In conclusion, and with reference to the entire exercise that led to the publication of these two negative studies, we should examine the evidence this experience provides regarding the existence of a significant publication bias in medical informatics. When we issued the call for manuscripts, it was tempting to fantasize that years of pent-up demand would trigger a downpour of papers from authors who had been sitting on interesting, but negative, studies, all this time despairing of a place to publish them. The four manuscripts received were, quantitatively, more of a drizzle than the fantasized torrent. It is possible that our welcoming of negative studies and promises of appropriate review were received cynically, making researchers reluctant to write up data that would report no differences or resubmit work that had perhaps been rejected in the past. Nonetheless, the response to our solicitation seems to lessen the chance that there is a substantial hidden literature depicting a large number of instances where “the system just didn't work” or “no differences were observed.”

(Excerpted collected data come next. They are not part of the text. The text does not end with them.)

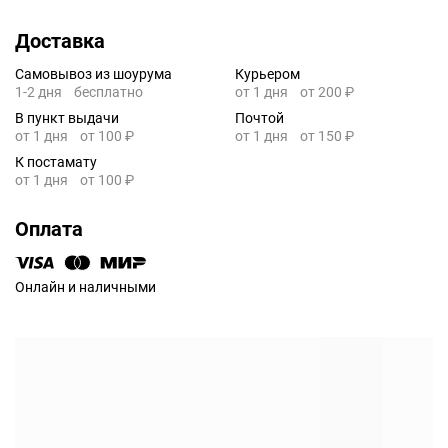
Доставка
Самовывоз из шоурума
Курьером
1-2 дня
бесплатно
от 1 дня
от 200 ₽
В пункт выдачи
Почтой
от 1 дня
от 100 ₽
от 1 дня
от 150 ₽
К постамату
от 1 дня
от 100 ₽
Оплата
Онлайн и наличными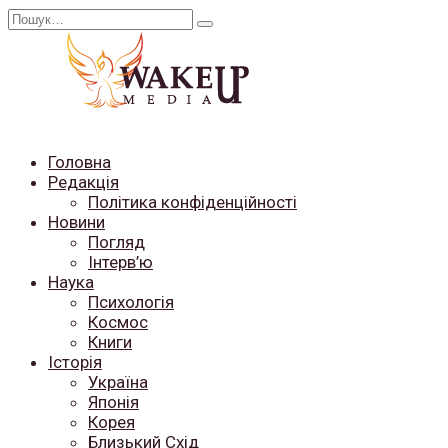
Перейти
Search
до
for:
вмісту
Головна
Редакція
Політика конфіденційності
Новини
Погляд
Інтерв’ю
Наука
Психологія
Космос
Книги
Історія
Україна
Японія
Корея
Близький Схід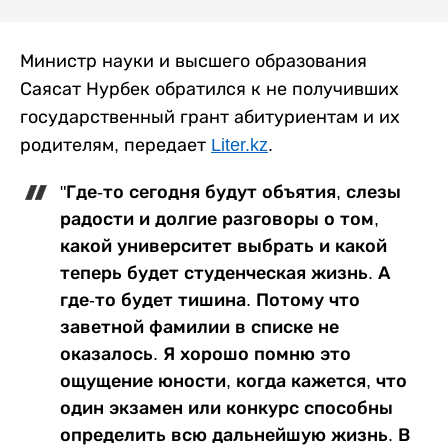
Министр науки и высшего образования
Саясат Нурбек обратился к не получивших
государственный грант абитуриентам и их
родителям, передает
Liter.kz
.
"Где-то сегодня будут объятия, слезы
радости и долгие разговоры о том,
какой университет выбрать и какой
теперь будет студенческая жизнь. А
где-то будет тишина. Потому что
заветной фамилии в списке не
оказалось. Я хорошо помню это
ощущение юности, когда кажется, что
один экзамен или конкурс способны
определить всю дальнейшую жизнь. В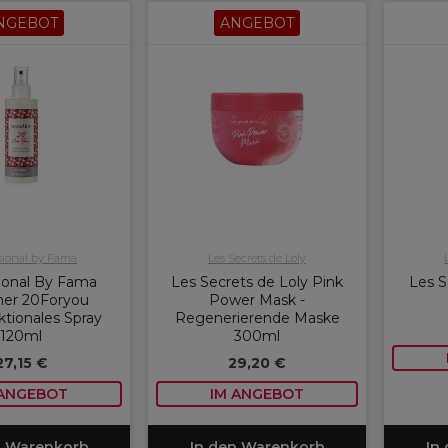
NGEBOT
ANGEBOT
sional by Fama
Les Secrets de Loly
ional By Fama
Les Secrets de Loly Pink
Les S
er 20Foryou
Power Mask -
ktionales Spray
Regenerierende Maske
120ml
300ml
27,15 €
29,20 €
 ANGEBOT
IM ANGEBOT
n Warenkorb
In den Warenkorb
In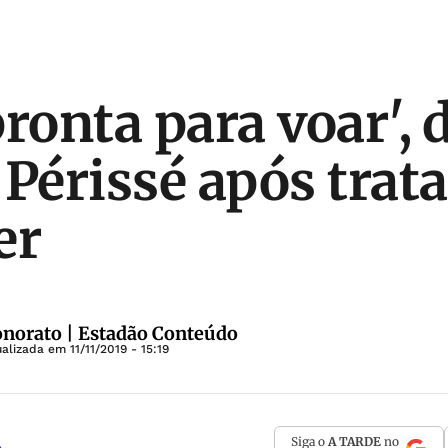
ronta para voar', 
 Périssé após tra
er
norato | Estadão Conteúdo
ualizada em
11/11/2019 - 15:19
Siga o
A TARDE
no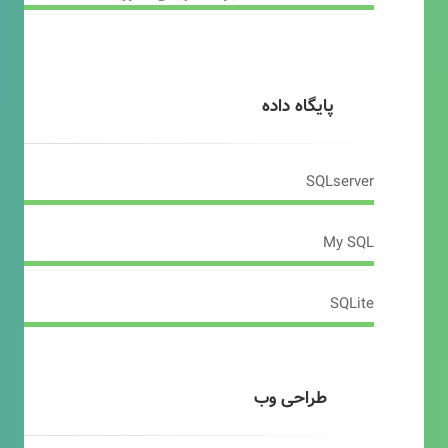
پایگاه داده
SQLserver
My SQL
SQLite
طراحی وب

Beyond that, we enter the realm of speculation as to the extent of publication bias in our field. The motivations to publish and the factors that determine whether a completed work results in a manuscript are themselves complex. Concern about personal or corporate embarrassment may indeed play a major role. As medical system deployments become more extensive and expensive, the consequences attaching to lack of success become Brobdingnagian.

Moreover, publication bias does not result exclusively from failure to publish negative studies. In a complementary way, many efforts with positive results do not find their way into the literature because of distraction, overwork, lack of motivation or rewards for publication, or perhaps the desire not to reveal too much about a resource that could be commercializable. These factors also speak to our field's core values. They should be the focus of continuing discussions that go well beyond the issue of negative studies that was our original motivation.

We hope that this exercise and the resulting publication of two “negative studies” will, over time, work to reduce whatever level of publication bias exists in medical informatics. We hope we have raised the level of concern about this important scientific issue, and perhaps deepened understanding of what this elusive term means. Authors who have performed careful work should not be hesitant to report this work, even if the results were negative, null, or “disappointing.” We encourage these authors to analyze carefully the reasons these results were obtained, and to be articulate about these factors in their submitted manuscripts.